TANJUNG REDEB, teropongborneo.my.id – Pembangunan rumah masyarakat dengan mendapatkan Program Bantuan Stimulan Perumahan Swadaya (BSPS) harus memperhatikan struktur konstruksi bangunan yang ada, dalam hal rumah masyarakat yg akan direhab melalui program BSPS tersebut, demikian pernyataan Drs. Murjani, M.Si Kepala Dinas Perumahan dan Kawasan Permukiman Kabupaten Berau.
Drs.

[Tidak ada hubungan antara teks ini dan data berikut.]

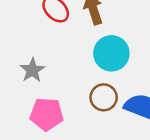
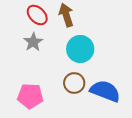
gray star: (32, 70) -> (33, 42), moved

Murjani, M.Si juga berharap pelaksanaan Program BSPS yang tersebar di beberapa kecamatan tersebut dapat memberikan kenyamanan hidup dalam hal kenyamanan tempat tinggal yakni rumah yang layak huni.

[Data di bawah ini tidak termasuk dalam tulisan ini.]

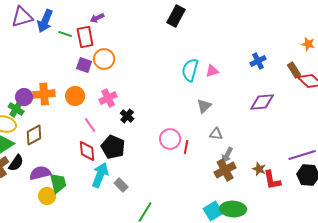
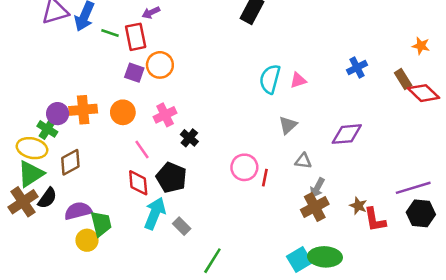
purple diamond: (262, 102) -> (347, 134), moved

Alhamdulillah, dari beberapa masyarakat yang sudah menerima dan mendapatkan program BSPS ini, masing-masing memberikan tanggapan positif dan berharap kepada pemerintah daerah program BSPS agar dapat dilanjutkan karena program ini benar-benar tepat sasaran dan peruntukannya juga jelas yaitu kepada masyarakat yang benar-benar tidak mampu dan tinggal dengan kondisi rumah yang tidak layak huni, ujar Murjani Kepala Dinas Perumahan dan Kawasan Permukiman Kabupaten Berau di ruang kerjanya.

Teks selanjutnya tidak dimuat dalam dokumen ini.